Francois-Xavier Demaison Williams F1

“I was pleased because that’s what they’ve needed to do for a long time,” Lowe said of the sale.

“And to be honest they should have done it earlier, for all sorts of reasons, which are not to do with any individuals.

“The team has been in a very negative spiral from a funding point of view.

“While I was there I was watching that spiral progress further down the drain, and it’s actually quite distressing because you understand that there’s no good endpoint apart from ‘it’s failed’, so you might as well cut that now and move on before it’s all gone.

“I’m very happy that the team was sold for a reasonable price, and so that Claire and her brothers leave with something to work with from the great thing the family has achieved over the years. The name is kept. And they’ve got new investors who will have the cash to take it forward and turn that spiral in the other direction.

“It will be a long process and people that are patient will take it there.”

The mystery of the Lowe/Williams split

Claire Williams Paddy Lowe F1

It was clear the Lowe/Williams reunion was coming to an end when he was placed on leave in March 2019. Especially as privately the team began positioning Lowe as the primary cause of its early-2019 hell.

There were too many specific and detailed stories being shared privately for them to be entirely fictional, but it was always one-sided, which makes a fair judgement impossible. The mystery has always been exaggerated by it taking this long to get even a small sample of Lowe’s version of events.

A basic conclusion from hearing Lowe talk about the “distressing” experience of being trapped in the team’s negative spiral and feeling like it will never improve is that it supports the suggestion he was overloaded in his CTO role at Williams.
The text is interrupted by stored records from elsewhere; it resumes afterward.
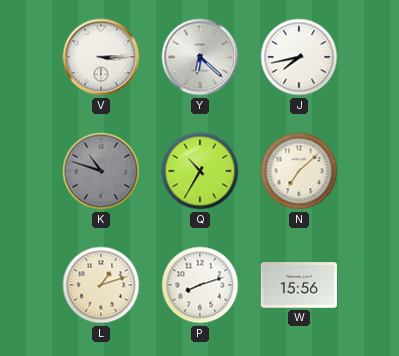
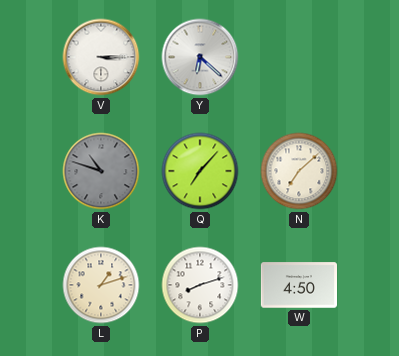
J: 7:43 -> none
Q: 10:35 -> 7:07
W: 15:56 -> 4:50
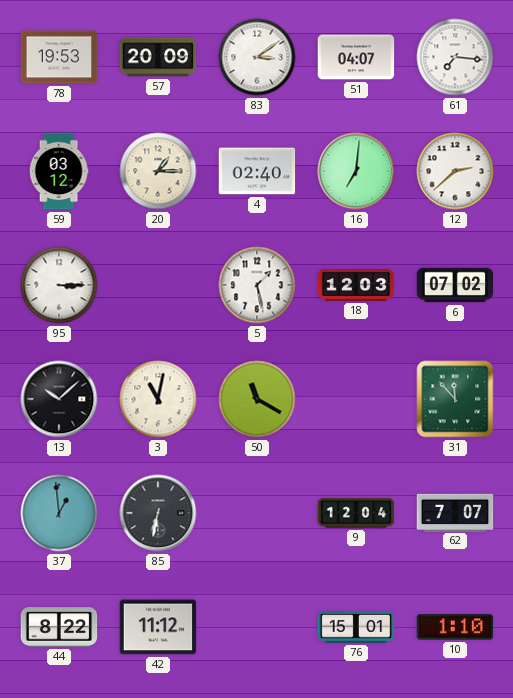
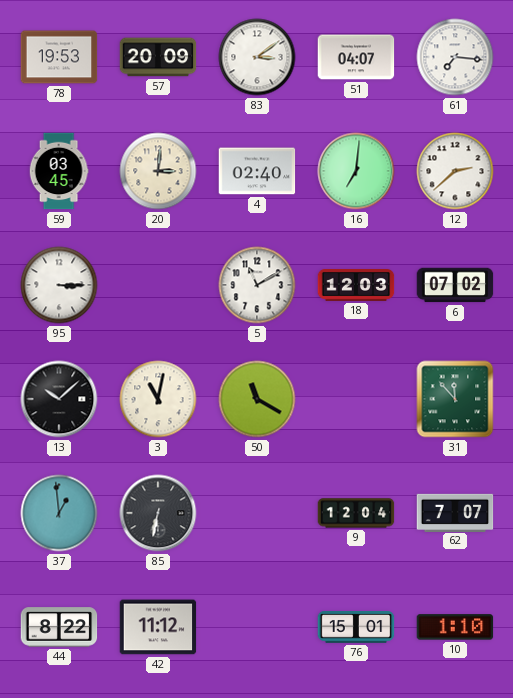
59: 03:12 -> 03:45
20: 1:15 -> 3:01
5: 1:28 -> 11:10
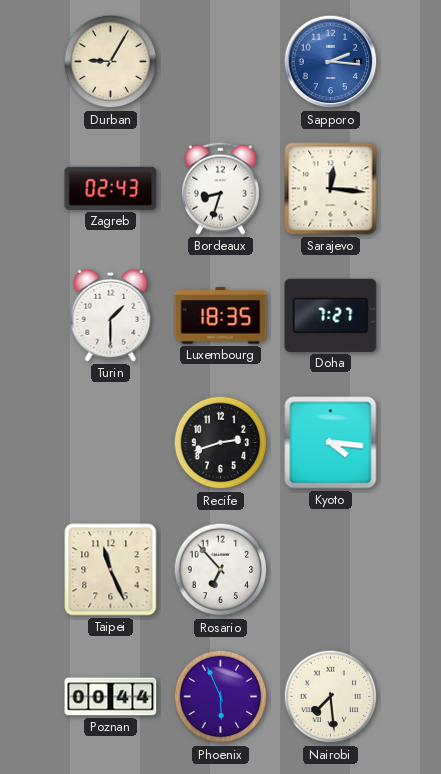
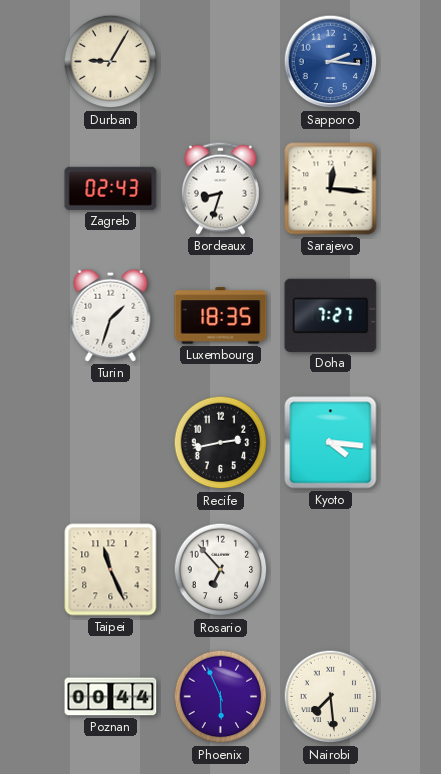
Turin: 1:30 -> 1:33
Recife: 2:42 -> 2:43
He was almost certainly surprised by how far Williams’s internal processes had fallen behind the curve, and it’s undeniable that the team had some deep-rooted issues that needed addressing.

Lowe likely had his own way of wanting to go about that. It’s possible he took his eye off the ball regarding short-term priorities in the process – that would appear to tally with the Williams position that he was stopping things getting done, and the clear sense of fading enthusiasm he had about the project.

Paddy Lowe Williams F1

He says here he can’t work miracles and was never going to make a fundamentally weak organisation a top team again by clicking his fingers. It’s hard to argue with that. But Williams’s fortunes did also get worse under his watch and he must own some responsibility for that.

The fact Williams improved after his exit, and specific things that Lowe was supposedly responsible for got better, also means the team’s side of the story gets bolstered with the benefit of hindsight.

Correlation doesn’t equal causation and Lowe probably felt he was made a scapegoat. To a degree he was. It certainly was convenient for Williams to be able to pin its early-2019 situation on him and buy time and patience – that asset he craved himself – for the next effort to revive the team’s fortunes.

The upwards curve Williams has been on will vindicate those who felt Lowe was at fault and removing him was the best course of action. Lowe finding purpose and enjoyment outside of F1 is evidently a world away from the frustrations he felt reuniting with his own team.

It’s good that Lowe has ended a long period of silence and partially addressed what happened. Splits like this always feel uneasy when one party’s side of the story isn’t told.
The exact nature of the split remains a mystery but we can probably conclude it was inevitable – and for the best.